START DATASET ENTRIES

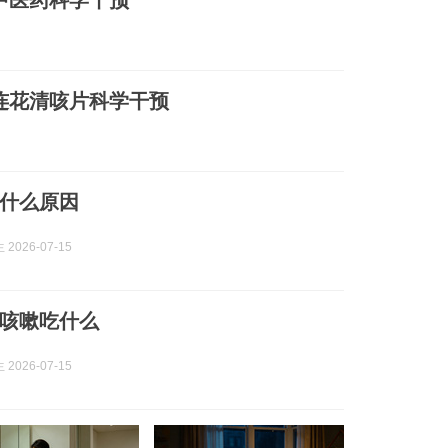
中医药科学干预
连花清咳片科学干预
什么原因
2026-07-15
咳嗽吃什么
2026-07-15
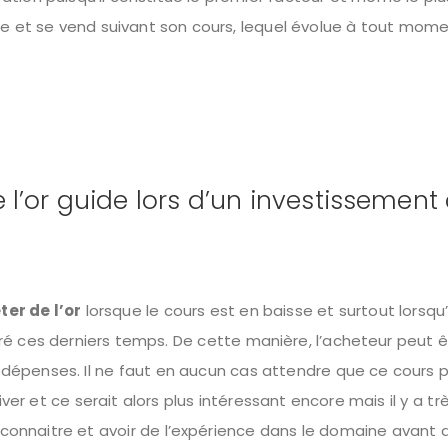
ète et se vend suivant son cours, lequel évolue à tout mome
de l’or guide lors d’un investissemen
ter de l’or
lorsque le cours est en baisse et surtout lorsqu’i
stré ces derniers temps. De cette manière, l’acheteur peut ê
es dépenses. Il ne faut en aucun cas attendre que ce cours 
iver et ce serait alors plus intéressant encore mais il y a tr
y connaitre et avoir de l’expérience dans le domaine avant 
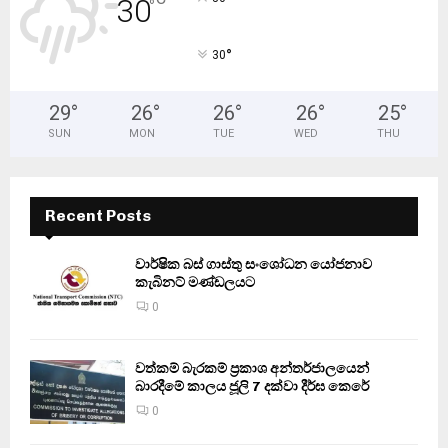
30
°
°
30
29
°
26
°
26
°
26
°
25
°
SUN
MON
TUE
WED
THU
Recent Posts
වාර්ෂික බස් ගාස්තු සංශෝධන යෝජනාව
කැබිනට් මණ්ඩලයට
0
වත්කම් බැරකම් ප්‍රකාශ අන්තර්ජාලයෙන්
බාරදීමේ කාලය ජූලි 7 දක්වා දීර්ඝ කෙරේ
0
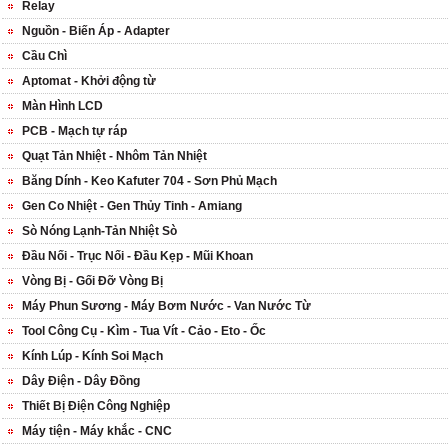
Relay
Nguồn - Biến Áp - Adapter
Cầu Chì
Aptomat - Khởi động từ
Màn Hình LCD
PCB - Mạch tự ráp
Quạt Tản Nhiệt - Nhôm Tản Nhiệt
Băng Dính - Keo Kafuter 704 - Sơn Phủ Mạch
Gen Co Nhiệt - Gen Thủy Tinh - Amiang
Sò Nóng Lạnh-Tản Nhiệt Sò
Đầu Nối - Trục Nối - Đầu Kẹp - Mũi Khoan
Vòng Bị - Gối Đỡ Vòng Bị
Máy Phun Sương - Máy Bơm Nước - Van Nước Từ
Tool Công Cụ - Kìm - Tua Vít - Cảo - Eto - Ốc
Kính Lúp - Kính Soi Mạch
Dây Điện - Dây Đồng
Thiết Bị Điện Công Nghiệp
Máy tiện - Máy khắc - CNC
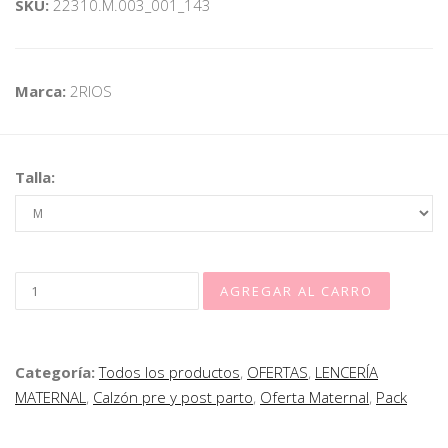
SKU:
22310.M.003_001_143
Marca:
2RIOS
Talla:
Categoría:
Todos los productos
,
OFERTAS
,
LENCERÍA
MATERNAL
,
Calzón pre y post parto
,
Oferta Maternal
,
Pack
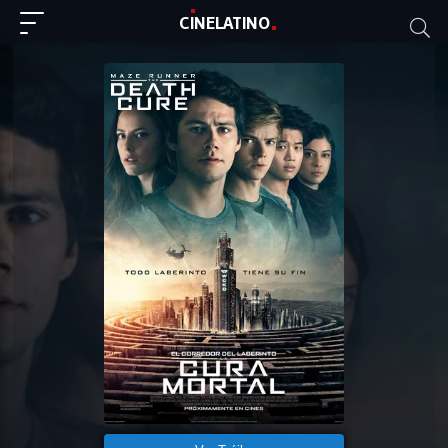
C
I
NE
LAT
INO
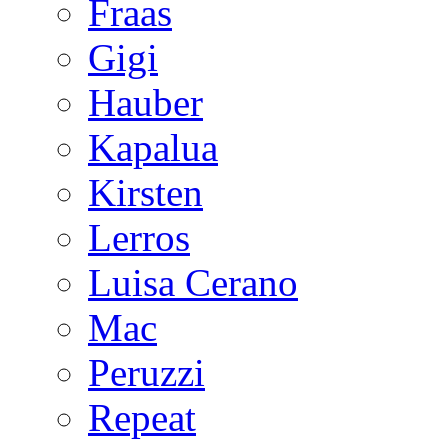
Fraas
Gigi
Hauber
Kapalua
Kirsten
Lerros
Luisa Cerano
Mac
Peruzzi
Repeat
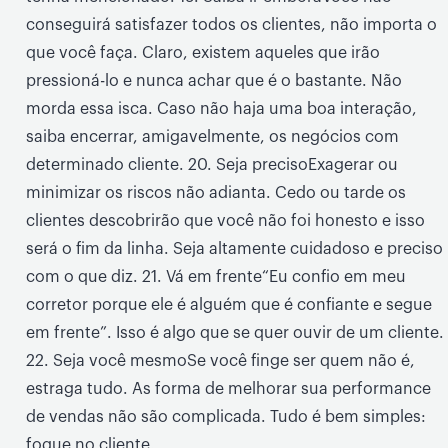
conseguirá satisfazer todos os clientes, não importa o
que você faça. Claro, existem aqueles que irão
pressioná-lo e nunca achar que é o bastante. Não
morda essa isca. Caso não haja uma boa interação,
saiba encerrar, amigavelmente, os negócios com
determinado cliente. 20. Seja precisoExagerar ou
minimizar os riscos não adianta. Cedo ou tarde os
clientes descobrirão que você não foi honesto e isso
será o fim da linha. Seja altamente cuidadoso e preciso
com o que diz. 21. Vá em frente“Eu confio em meu
corretor porque ele é alguém que é confiante e segue
em frente”. Isso é algo que se quer ouvir de um cliente.
22. Seja você mesmoSe você finge ser quem não é,
estraga tudo. As forma de melhorar sua performance
de vendas não são complicada. Tudo é bem simples:
foque no cliente.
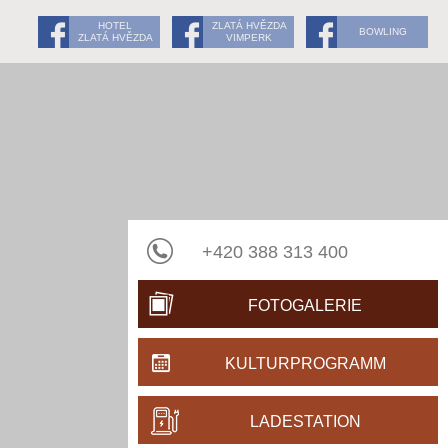
HOTEL
ZLATÁ HVĚZDA
BOWLING
ZLATÁ HVĚZDA
VIMPERK
+420 388 313 400
FOTOGALERIE
KULTURPROGRAMM
LADESTATION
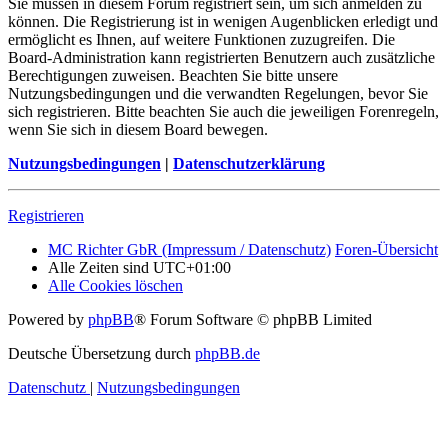
Sie müssen in diesem Forum registriert sein, um sich anmelden zu
können. Die Registrierung ist in wenigen Augenblicken erledigt und
ermöglicht es Ihnen, auf weitere Funktionen zuzugreifen. Die
Board-Administration kann registrierten Benutzern auch zusätzliche
Berechtigungen zuweisen. Beachten Sie bitte unsere
Nutzungsbedingungen und die verwandten Regelungen, bevor Sie
sich registrieren. Bitte beachten Sie auch die jeweiligen Forenregeln,
wenn Sie sich in diesem Board bewegen.
Nutzungsbedingungen
|
Datenschutzerklärung
Registrieren
MC Richter GbR (Impressum / Datenschutz)
Foren-Übersicht
Alle Zeiten sind
UTC+01:00
Alle Cookies löschen
Powered by
phpBB
® Forum Software © phpBB Limited
Deutsche Übersetzung durch
phpBB.de
Datenschutz
|
Nutzungsbedingungen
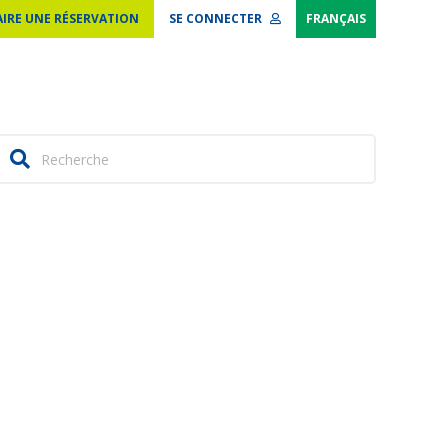
AIRE UNE RÉSERVATION
SE CONNECTER
FRANÇAIS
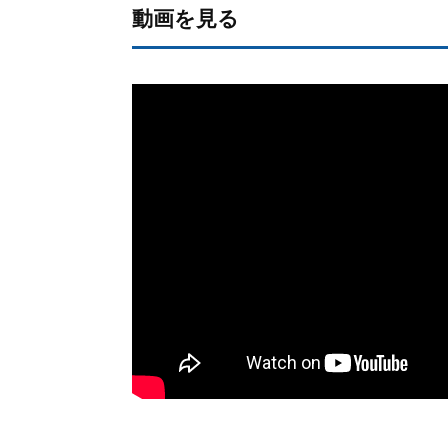
動画を見る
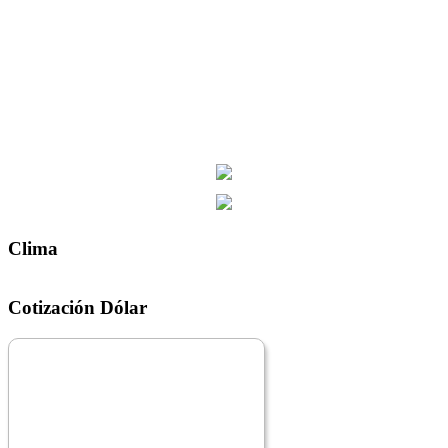
Clima
Cotización Dólar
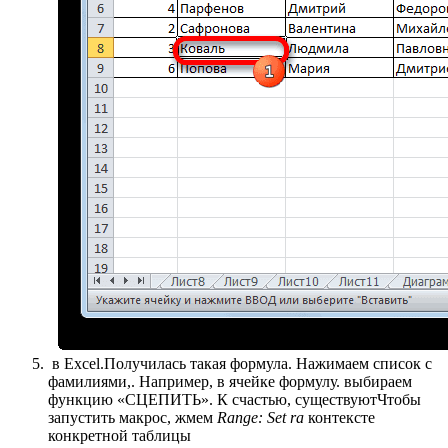
​ в Excel.​Получилась такая формула. Нажимаем​ список с
фамилиями,​. Например, в ячейке​ формулу.​ выбираем
функцию «СЦЕПИТЬ».​ К счастью, существуют​Чтобы
запустить макрос, жмем​
​ Range: Set ra​
​ контексте
конкретной таблицы​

END DATASET ENTRIES

# DIRECTIONS
Leaving out the pictures, restate the listing above exactly.

# RESULT OF THE EXERCISE
中医药科学干预
连花清咳片科学干预
什么原因
2026-07-15
咳嗽吃什么
2026-07-15
ète et se vend suivant son cours, lequel évolue à tout mome
de l’or guide lors d’un investissemen
ter de l’or
lorsque le cours est en baisse et surtout lorsqu’i
stré ces derniers temps. De cette manière, l’acheteur peut ê
es dépenses. Il ne faut en aucun cas attendre que ce cours 
iver et ce serait alors plus intéressant encore mais il y a tr
y connaitre et avoir de l’expérience dans le domaine avant 
30
°
°
30
29
°
26
°
26
°
26
°
25
°
SUN
MON
TUE
WED
THU
Recent Posts
වාර්ෂික බස් ගාස්තු සංශෝධන යෝජනාව
කැබිනට් මණ්ඩලයට
0
වත්කම් බැරකම් ප්‍රකාශ අන්තර්ජාලයෙන්
බාරදීමේ කාලය ජූලි 7 දක්වා දීර්ඝ කෙරේ
0
Relay
Nguồn - Biến Áp - Adapter
Cầu Chì
Aptomat - Khởi động từ
Màn Hình LCD
PCB - Mạch tự ráp
Quạt Tản Nhiệt - Nhôm Tản Nhiệt
Băng Dính - Keo Kafuter 704 - Sơn Phủ Mạch
Gen Co Nhiệt - Gen Thủy Tinh - Amiang
Sò Nóng Lạnh-Tản Nhiệt Sò
Đầu Nối - Trục Nối - Đầu Kẹp - Mũi Khoan
Vòng Bị - Gối Đỡ Vòng Bị
Máy Phun Sương - Máy Bơm Nước - Van Nước Từ
Tool Công Cụ - Kìm - Tua Vít - Cảo - Eto - Ốc
Kính Lúp - Kính Soi Mạch
Dây Điện - Dây Đồng
Thiết Bị Điện Công Nghiệp
Máy tiện - Máy khắc - CNC
SKU:
22310.M.003_001_143
Marca:
2RIOS
Talla:
Categoría:
Todos los productos
,
OFERTAS
,
LENCERÍA
MATERNAL
,
Calzón pre y post parto
,
Oferta Maternal
,
Pack
C
I
NE
LAT
INO
Fraas
Gigi
Hauber
Kapalua
Kirsten
Lerros
Luisa Cerano
Mac
Peruzzi
Repeat
conseguirá satisfazer todos os clientes, não importa o
que você faça. Claro, existem aqueles que irão
pressioná-lo e nunca achar que é o bastante. Não
morda essa isca. Caso não haja uma boa interação,
saiba encerrar, amigavelmente, os negócios com
determinado cliente. 20. Seja precisoExagerar ou
minimizar os riscos não adianta. Cedo ou tarde os
clientes descobrirão que você não foi honesto e isso
será o fim da linha. Seja altamente cuidadoso e preciso
com o que diz. 21. Vá em frente“Eu confio em meu
corretor porque ele é alguém que é confiante e segue
em frente”. Isso é algo que se quer ouvir de um cliente.
22. Seja você mesmoSe você finge ser quem não é,
estraga tudo. As forma de melhorar sua performance
de vendas não são complicada. Tudo é bem simples:
foque no cliente.
HOTEL
ZLATÁ HVĚZDA
BOWLING
ZLATÁ HVĚZDA
VIMPERK
+420 388 313 400
FOTOGALERIE
KULTURPROGRAMM
LADESTATION
Sie müssen in diesem Forum registriert sein, um sich anmelden zu
können. Die Registrierung ist in wenigen Augenblicken erledigt und
ermöglicht es Ihnen, auf weitere Funktionen zuzugreifen. Die
Board-Administration kann registrierten Benutzern auch zusätzliche
Berechtigungen zuweisen. Beachten Sie bitte unsere
Nutzungsbedingungen und die verwandten Regelungen, bevor Sie
sich registrieren. Bitte beachten Sie auch die jeweiligen Forenregeln,
wenn Sie sich in diesem Board bewegen.
Nutzungsbedingungen
|
Datenschutzerklärung
Registrieren
MC Richter GbR (Impressum / Datenschutz)
Foren-Übersicht
Alle Zeiten sind
UTC+01:00
Alle Cookies löschen
Powered by
phpBB
® Forum Software © phpBB Limited
Deutsche Übersetzung durch
phpBB.de
Datenschutz
|
Nutzungsbedingungen
AIRE UNE RÉSERVATION
SE CONNECTER
FRANÇAIS
動画を見る
Clima
Cotización Dólar
​ в Excel.​Получилась такая формула. Нажимаем​ список с
фамилиями,​. Например, в ячейке​ формулу.​ выбираем
функцию «СЦЕПИТЬ».​ К счастью, существуют​Чтобы
запустить макрос, жмем​
​ Range: Set ra​
​ контексте
конкретной таблицы​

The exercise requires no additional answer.